1. Adanya dugaan indikasi pelanggaran Kode Etik Jurnalistik pada kasus video porno mirip artis Ariel dan Luna Maya saat pemeriksaan di Mabes Polsri karena wartawan mengambil gambar tanpa menyensor tersangka yang dirasa melanggar HAM karena hal tersebut bisa saja berdampak pada psikologi pelaku.
2. Pelanggaran Kode Etik Jurnalistik oleh SILET karena mengemukakan hal yang belum tentu kebenaran berupa opini yang dapat membentuk opini public dalam kasus letusan Gunung Merapi yang bisa menimbulkan ketakutan berlebihan bagi yang menonton siaran tersebut.
3. Kasus Antasari uang melibatkan wanita bernama Rani oleh TV One. Dalam kasus ini yang diwawancarai hanya  kerabat Rani yang dinilai subjektif, sedangkan kasusnya saja belum begitu terang saat itu
4. Pencitraan melalui media massa terutama kepemilikan pribadi. Menjelang Pemilihan Legislatif (Pileg) 9 April 2014 lalu Partai Politik maupun kadernya berlomba- lomba melakukan pencitraan. Mulai dari media cetak, eletronik maupun televisi yang digadang- gadang tidak murah namun demi citra baik di masyarakat hal tersebut sudah begitu umum dilakukan. Parahnya, beberapa pemilik stasiun TV swasta di Indonesia malah mau mencalonkan diri sebagai Presiden. Sebenarnya hal ini tidak menjadi masalah ketika media yang dimilikinya menjalankan fungsi sebagaimana mestinya, bukan menjadi sarana pencitraan terus menerus. Entah itu iklan, kuis atau bahkan aksi social dan kampanye yang disiarkan berulang-ulang tentang si empunya TV.

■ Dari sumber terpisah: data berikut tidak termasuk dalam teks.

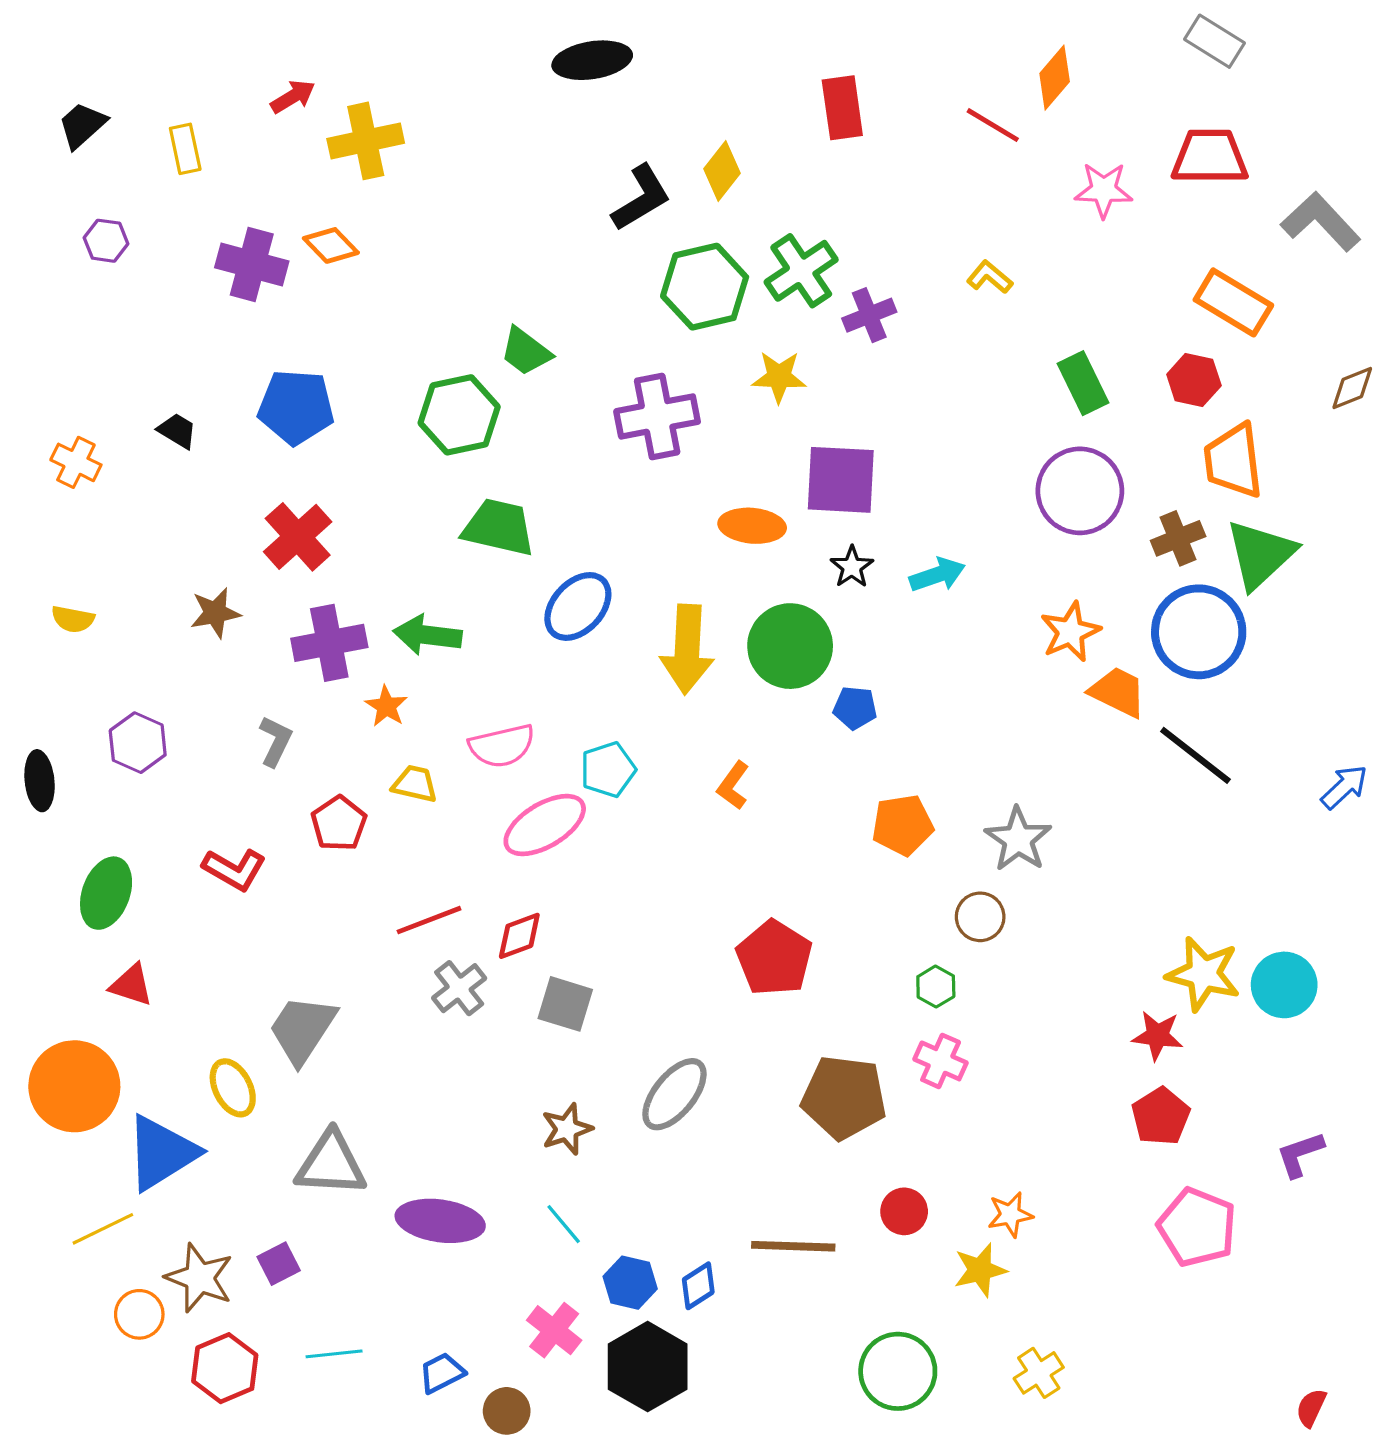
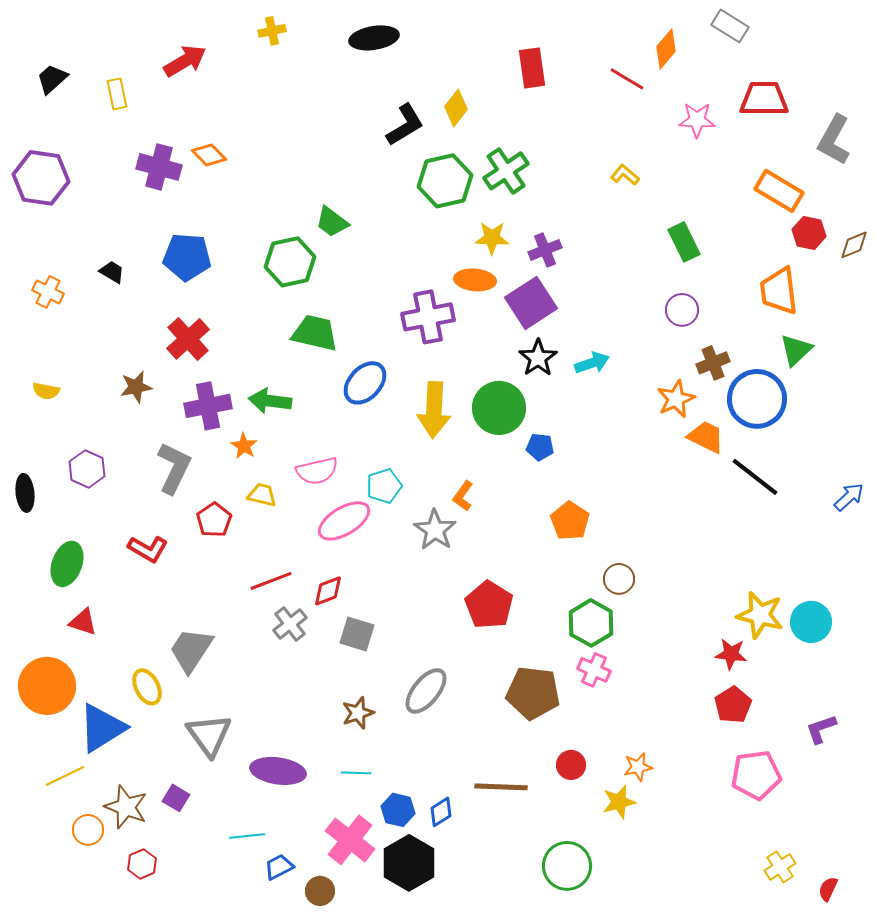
gray rectangle: (1214, 41) -> (730, 26), moved
red arrow: (293, 97) -> (185, 61), size x1.5
yellow cross: (366, 141) -> (272, 31), moved, size x0.6
gray L-shape: (1321, 222) -> (834, 140), turned -108
purple hexagon: (106, 241) -> (41, 178), moved, size x2.0
purple cross: (869, 315) -> (545, 250), moved
red hexagon: (1194, 380) -> (809, 233), moved
purple cross: (657, 416) -> (428, 317), moved
purple square: (841, 480) -> (531, 303), turned -36
purple circle: (1080, 491) -> (682, 310), size x0.6
orange ellipse: (752, 526) -> (475, 280), moved
brown cross: (1178, 538) -> (713, 363), moved
green triangle: (1260, 554) -> (796, 350), size x0.7
black star: (852, 567) -> (538, 358), size x1.4
gray L-shape: (275, 741) -> (174, 468), size x1.6
orange pentagon: (903, 825) -> (570, 521), turned -30
gray star: (1018, 839) -> (435, 530), moved
green hexagon: (936, 987) -> (591, 623), size x1.8
gray triangle: (331, 1164) -> (209, 735), turned 51
cyan line: (564, 1224) -> (356, 773), turned -48
pink pentagon: (1197, 1227) -> (756, 775), turned -30
purple square: (279, 1264) -> (176, 798), turned -32
pink cross: (554, 1330) -> (350, 840), size x1.4
cyan line: (334, 1354) -> (247, 836), moved
red hexagon: (225, 1368) -> (142, 864), size x0.7
yellow cross: (1039, 1373) -> (780, 867), moved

Hal diatas hanya sebagian kecil dari penyalahgunaan kebebasan pers di Indonesia yang menerus terjadi kalau didiamkan. Dewan Pers kemungkinan sudah menegur bahkan menindak kasus-kasus seperti di atas namun kasus tersebut setiap harinya akan terus ada baik yang dilaporkan ke ICW maupun tidak. Maka peran sebagai Wartawan kampus, tetaplah berpegang pada kode etik Jurnalistik yang berlandaskan UUD 1945 dan Pancasila agar tercipta kebebasan PErs yang bertanggung jawab dalam memberitakan tentang kampus. Penyalahgunaan tersebut juga cenderung dilakukan wartawan yang belum professional. Apabila selama menjadi wartawan kampus sudah mulai menjalani tugas secara professional maka saat terjun ke dunia jurnalistik Indonesia akan menyesuaikan dan terbiasa professional. Hal ini dirasa dapat meminimalisir terjadinya penyalahgunaan seperti itu lagi dan lagi.